Ilustrasi tentang proses penciptaan dan penglihatan
"Dan Allah mengeluarkan kamu dari perut ibumu dalam keadaan tidak mengetahui sesuatu pun, dan Dia memberimu pendengaran, penglihatan, dan hati, agar kamu bersyukur." (QS. An-Nahl: 78)
Ayat ke-78 dari Surah An-Nahl ini merupakan pengingat mendalam dari Allah SWT mengenai fase awal kehidupan manusia dan karunia fundamental yang dianugerahkan-Nya sebelum manusia memiliki kesadaran penuh.
Ayat ini diawali dengan penegasan bahwa proses pengeluaran manusia dari rahim ibu adalah murni atas kehendak dan kekuasaan Allah. Pada momen krusial tersebut, manusia berada dalam kondisi "tidak mengetahui sesuatu pun" (لَا تَعْلَمُوْنَ). Ini menekankan ketidakberdayaan total manusia pada saat lahir. Ia tidak memiliki pengetahuan, kemampuan untuk memilih, atau kekuatan untuk menolong dirinya sendiri. Seluruh proses—mulai dari pembentukan di dalam rahim hingga proses kelahiran—diatur sepenuhnya oleh Sang Pencipta.
Kondisi 'ketidaktahuan' ini bukan sekadar deskripsi fisik, tetapi juga filosofis. Ia adalah metafora akan ketergantungan mutlak kita kepada Allah sejak detik pertama keberadaan kita. Sebelum akal mulai bekerja dan panca indra berfungsi penuh, rahmat Ilahi telah mendahului dengan menyediakan sarana kelangsungan hidup.
Setelah menegaskan fase awal yang penuh ketidakberdayaan, ayat ini beralih pada anugerah yang langsung diberikan Allah untuk memandu manusia dalam perjalanan hidupnya di dunia: pendengaran (الْاَسْمَعَ), penglihatan (وَالْاَبْصَارَ), dan hati (وَالْاَفْـِٔدَةَ).
Pendengaran adalah gerbang pertama untuk menerima informasi. Melalui pendengaran, manusia menyerap suara, bahasa, dan yang terpenting, mendengarkan seruan kebenaran (wahyu).
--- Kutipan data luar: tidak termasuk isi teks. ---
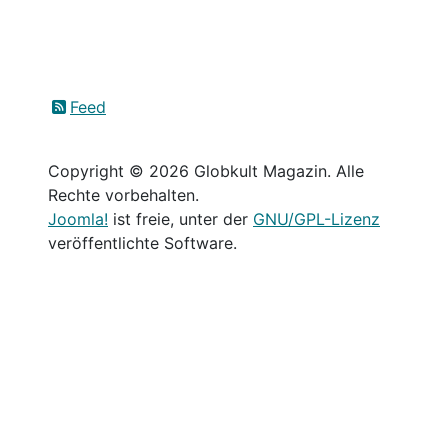
Feed
Copyright © 2026 Globkult Magazin. Alle
Rechte vorbehalten.
Joomla!
ist freie, unter der
GNU/GPL-Lizenz
veröffentlichte Software.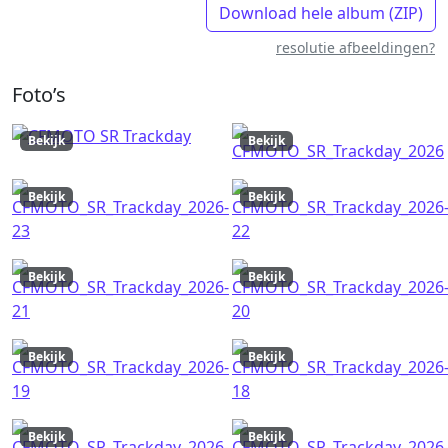
Download hele album (ZIP)
resolutie afbeeldingen?
Foto’s
Bekijk
Bekijk
Bekijk
Bekijk
Bekijk
Bekijk
Bekijk
Bekijk
Bekijk
Bekijk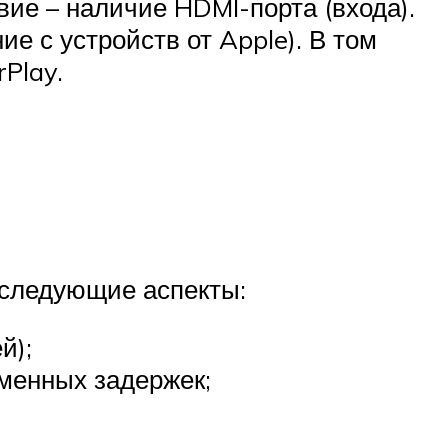
вие – наличие HDMI-порта (входа).
е с устройств от Apple). В том
Play.
 следующие аспекты:
й);
еменных задержек;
Tanpa pendengaran yang berfungsi, proses belajar dan menerima petunjuk Ilahi menjadi terhambat secara signifikan.
Penglihatan memberikan manusia kemampuan untuk menyaksikan keindahan dan keteraturan alam semesta. Dalam konteks Al-Qur'an, penglihatan sangat ditekankan sebagai alat untuk merenungkan ayat-ayat Allah (ayat kauniyah) yang tersebar di cakrawala dan dalam diri sendiri. Melihat adalah cara untuk memahami kebesaran Sang Pencipta.
Kata Al-Af'idah (bentuk jamak dari Fu'ad) sering diartikan sebagai hati atau akal budi yang berfungsi untuk memahami, menalar, dan merasakan. Ini adalah pusat kesadaran, tempat di mana informasi yang diterima melalui telinga dan mata diproses menjadi pengetahuan, kebijaksanaan, dan iman. Hati adalah karunia tertinggi yang membedakan manusia dari makhluk lain; ia adalah tempat timbulnya rasa syukur.
Seluruh rangkaian peristiwa—dari dikeluarkan tanpa daya dari rahim hingga dianugerahi tiga indra utama—bermuara pada satu tujuan akhir yang ditekankan oleh Allah: agar kamu bersyukur. Rasa syukur (syukur) adalah respons alami dan kewajiban spiritual atas segala nikmat yang telah diberikan.
Syukur dalam ayat ini tidak hanya terbatas pada ucapan "Alhamdulillah." Syukur yang sejati di sini adalah menggunakan karunia tersebut sesuai dengan maksud Penciptanya. Syukur berarti:
Jika seseorang menggunakan pendengaran, penglihatan, dan hatinya untuk keburukan, maka ia telah gagal memenuhi tujuan utama dari anugerah tersebut, yang pada dasarnya adalah undangan untuk bersyukur kepada Allah SWT.
Ayat ini mengingatkan bahwa fondasi iman harus dibangun di atas kesadaran akan ketergantungan diri kepada Allah. Kita seringkali lupa akan kelemahan kita saat lahir karena kini kita merasa mampu. Namun, mengingat bahwa seluruh kemampuan kita saat ini adalah pinjaman dan anugerah yang diberikan secara bertahap, menumbuhkan kerendahan hati. Surah An-Nahl ayat 78 berfungsi sebagai koreksi ilahiah yang mengarahkan pandangan kita dari kesombongan diri menuju keagungan Sang Pemberi nikmat.